▸ WHAT YOU ARE ASKED TO DO: Pictures stay out of the copy. Retype exactly the lines below from the one with "PONTOISE 95" through the one with "som poukázal na vývojové".

▸ SUPPLIED DATA:
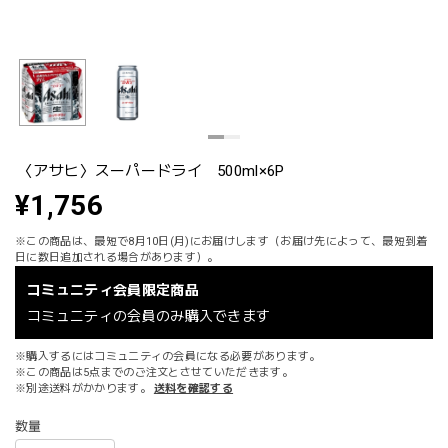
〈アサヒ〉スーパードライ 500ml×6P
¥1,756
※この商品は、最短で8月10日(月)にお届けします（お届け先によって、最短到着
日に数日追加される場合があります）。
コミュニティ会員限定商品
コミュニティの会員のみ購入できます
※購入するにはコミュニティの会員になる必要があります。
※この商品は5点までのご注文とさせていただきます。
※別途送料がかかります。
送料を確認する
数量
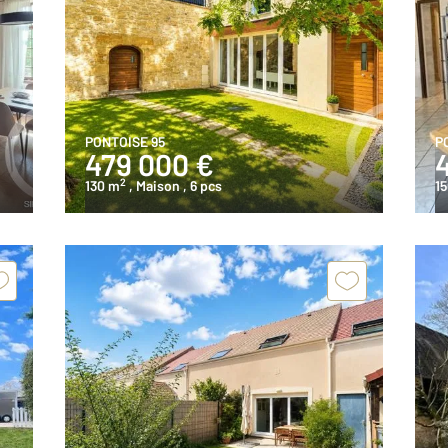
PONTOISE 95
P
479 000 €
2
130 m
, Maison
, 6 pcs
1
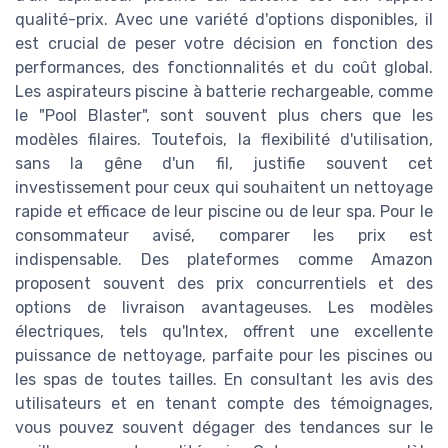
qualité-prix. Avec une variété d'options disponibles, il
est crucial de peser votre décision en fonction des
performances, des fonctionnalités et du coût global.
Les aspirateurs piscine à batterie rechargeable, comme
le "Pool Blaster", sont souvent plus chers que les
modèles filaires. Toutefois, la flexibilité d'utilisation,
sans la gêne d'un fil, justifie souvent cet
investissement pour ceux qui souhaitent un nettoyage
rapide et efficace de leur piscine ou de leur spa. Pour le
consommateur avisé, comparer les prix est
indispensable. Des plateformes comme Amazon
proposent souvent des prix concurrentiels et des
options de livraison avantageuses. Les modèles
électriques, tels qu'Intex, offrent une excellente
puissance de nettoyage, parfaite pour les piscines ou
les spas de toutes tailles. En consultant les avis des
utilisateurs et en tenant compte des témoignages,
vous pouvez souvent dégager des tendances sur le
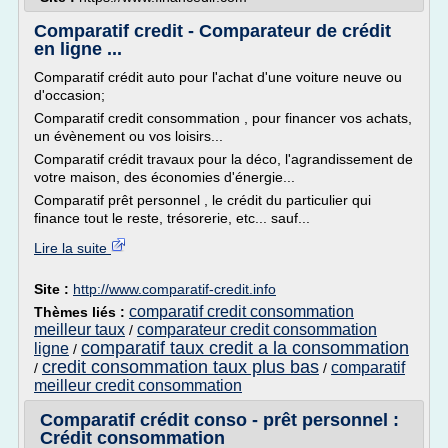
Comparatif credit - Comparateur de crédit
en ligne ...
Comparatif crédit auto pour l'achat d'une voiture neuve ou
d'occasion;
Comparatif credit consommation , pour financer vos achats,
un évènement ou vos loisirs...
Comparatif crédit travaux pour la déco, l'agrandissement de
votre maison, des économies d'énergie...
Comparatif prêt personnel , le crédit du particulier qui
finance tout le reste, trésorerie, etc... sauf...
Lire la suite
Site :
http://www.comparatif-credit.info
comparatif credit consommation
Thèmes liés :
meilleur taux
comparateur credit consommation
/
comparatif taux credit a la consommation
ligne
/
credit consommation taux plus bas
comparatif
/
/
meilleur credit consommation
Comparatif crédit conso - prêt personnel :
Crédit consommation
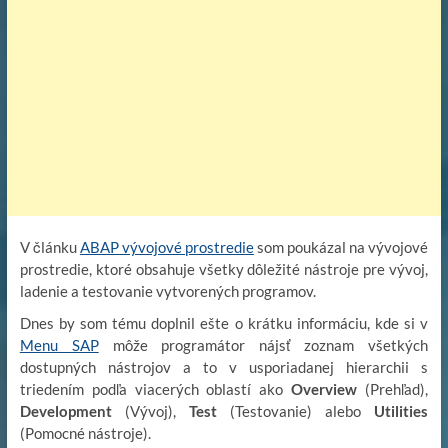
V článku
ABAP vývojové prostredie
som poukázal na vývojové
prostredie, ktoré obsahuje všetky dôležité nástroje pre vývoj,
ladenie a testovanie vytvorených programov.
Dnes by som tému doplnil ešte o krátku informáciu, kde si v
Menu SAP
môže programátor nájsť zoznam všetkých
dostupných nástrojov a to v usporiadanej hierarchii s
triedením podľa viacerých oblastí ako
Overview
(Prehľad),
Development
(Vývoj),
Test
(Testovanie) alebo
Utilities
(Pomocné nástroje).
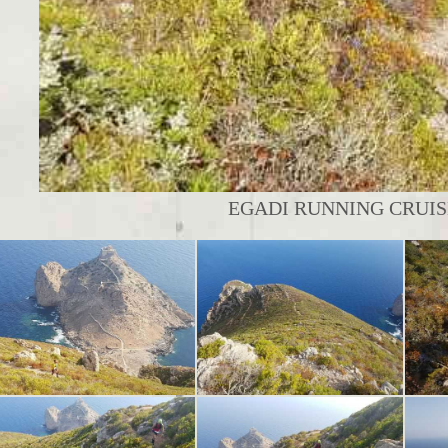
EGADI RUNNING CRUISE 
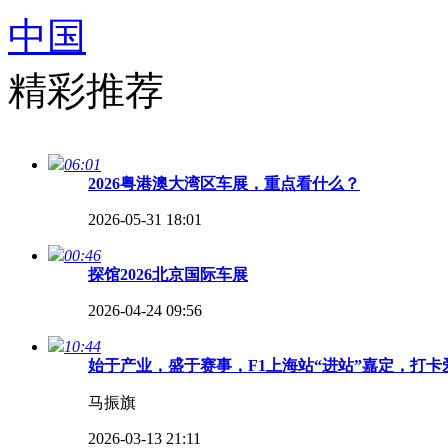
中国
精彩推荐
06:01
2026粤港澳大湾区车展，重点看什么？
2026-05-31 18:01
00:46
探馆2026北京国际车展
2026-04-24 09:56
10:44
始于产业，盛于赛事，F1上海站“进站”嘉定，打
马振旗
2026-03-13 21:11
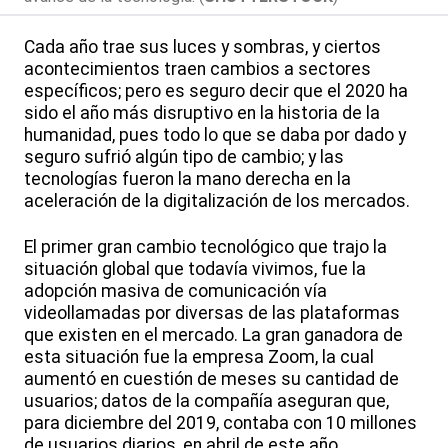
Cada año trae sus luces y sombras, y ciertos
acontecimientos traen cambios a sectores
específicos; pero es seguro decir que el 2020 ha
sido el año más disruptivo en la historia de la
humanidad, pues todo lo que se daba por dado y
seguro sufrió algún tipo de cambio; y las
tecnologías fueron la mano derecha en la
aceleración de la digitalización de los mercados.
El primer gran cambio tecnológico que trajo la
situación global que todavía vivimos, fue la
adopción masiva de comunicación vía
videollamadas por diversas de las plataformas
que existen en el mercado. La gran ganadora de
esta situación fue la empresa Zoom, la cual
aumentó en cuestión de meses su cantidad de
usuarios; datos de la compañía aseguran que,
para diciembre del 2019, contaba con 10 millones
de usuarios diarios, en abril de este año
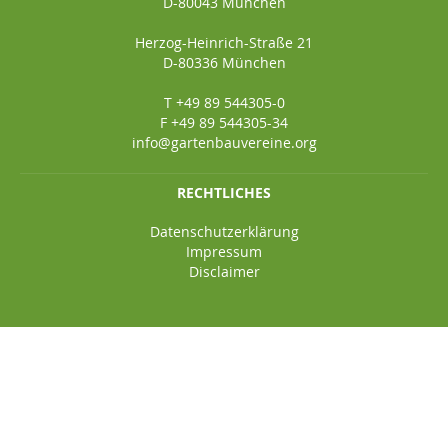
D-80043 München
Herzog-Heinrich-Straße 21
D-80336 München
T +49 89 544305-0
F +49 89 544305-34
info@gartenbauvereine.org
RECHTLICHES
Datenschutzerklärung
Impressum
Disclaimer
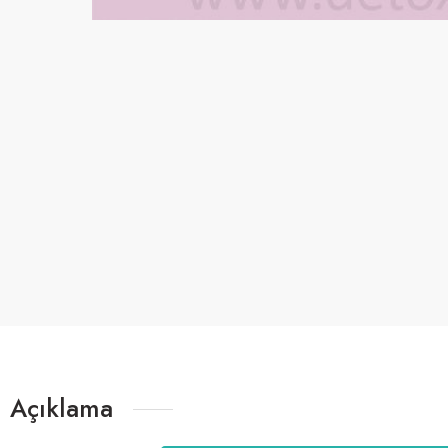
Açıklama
* * *
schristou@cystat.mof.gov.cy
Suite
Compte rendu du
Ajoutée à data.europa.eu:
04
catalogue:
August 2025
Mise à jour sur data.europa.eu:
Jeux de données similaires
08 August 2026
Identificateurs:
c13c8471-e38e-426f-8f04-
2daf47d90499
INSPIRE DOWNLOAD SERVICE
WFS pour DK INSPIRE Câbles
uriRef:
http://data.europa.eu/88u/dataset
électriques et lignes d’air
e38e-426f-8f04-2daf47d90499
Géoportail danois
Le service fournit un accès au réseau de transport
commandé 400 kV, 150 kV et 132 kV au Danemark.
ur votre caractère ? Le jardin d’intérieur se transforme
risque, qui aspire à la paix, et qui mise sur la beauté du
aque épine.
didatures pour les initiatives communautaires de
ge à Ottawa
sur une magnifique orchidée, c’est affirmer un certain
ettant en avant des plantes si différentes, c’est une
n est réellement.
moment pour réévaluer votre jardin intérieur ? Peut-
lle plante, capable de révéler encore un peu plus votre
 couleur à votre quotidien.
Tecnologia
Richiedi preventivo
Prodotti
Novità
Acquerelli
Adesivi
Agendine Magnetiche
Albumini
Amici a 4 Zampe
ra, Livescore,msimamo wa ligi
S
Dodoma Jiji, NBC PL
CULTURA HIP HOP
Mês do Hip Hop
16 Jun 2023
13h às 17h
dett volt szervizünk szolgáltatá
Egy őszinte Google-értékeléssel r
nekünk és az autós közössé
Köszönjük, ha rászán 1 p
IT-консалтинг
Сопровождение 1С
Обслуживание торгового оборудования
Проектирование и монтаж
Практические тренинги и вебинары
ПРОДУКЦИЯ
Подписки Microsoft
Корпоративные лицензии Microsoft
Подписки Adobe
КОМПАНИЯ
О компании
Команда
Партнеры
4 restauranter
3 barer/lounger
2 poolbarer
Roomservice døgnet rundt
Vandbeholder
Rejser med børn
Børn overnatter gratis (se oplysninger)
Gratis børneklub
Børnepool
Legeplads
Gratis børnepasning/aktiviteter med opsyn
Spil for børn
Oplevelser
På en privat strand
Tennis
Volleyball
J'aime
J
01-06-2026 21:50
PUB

▸ SOLUTION:
PONTOISE 95
P
479 000 €
2
130 m
, Maison
, 6 pcs
1
qualité-prix. Avec une variété d'options disponibles, il
est crucial de peser votre décision en fonction des
performances, des fonctionnalités et du coût global.
Les aspirateurs piscine à batterie rechargeable, comme
le "Pool Blaster", sont souvent plus chers que les
modèles filaires. Toutefois, la flexibilité d'utilisation,
sans la gêne d'un fil, justifie souvent cet
investissement pour ceux qui souhaitent un nettoyage
rapide et efficace de leur piscine ou de leur spa. Pour le
consommateur avisé, comparer les prix est
indispensable. Des plateformes comme Amazon
proposent souvent des prix concurrentiels et des
options de livraison avantageuses. Les modèles
électriques, tels qu'Intex, offrent une excellente
puissance de nettoyage, parfaite pour les piscines ou
les spas de toutes tailles. En consultant les avis des
utilisateurs et en tenant compte des témoignages,
vous pouvez souvent dégager des tendances sur le
Comparatif credit - Comparateur de crédit
en ligne ...
Comparatif crédit auto pour l'achat d'une voiture neuve ou
d'occasion;
Comparatif credit consommation , pour financer vos achats,
un évènement ou vos loisirs...
Comparatif crédit travaux pour la déco, l'agrandissement de
votre maison, des économies d'énergie...
Comparatif prêt personnel , le crédit du particulier qui
finance tout le reste, trésorerie, etc... sauf...
Lire la suite
Site :
http://www.comparatif-credit.info
comparatif credit consommation
Thèmes liés :
meilleur taux
comparateur credit consommation
/
comparatif taux credit a la consommation
ligne
/
credit consommation taux plus bas
comparatif
/
/
meilleur credit consommation
Comparatif crédit conso - prêt personnel :
Crédit consommation
V článku
ABAP vývojové prostredie
som poukázal na vývojové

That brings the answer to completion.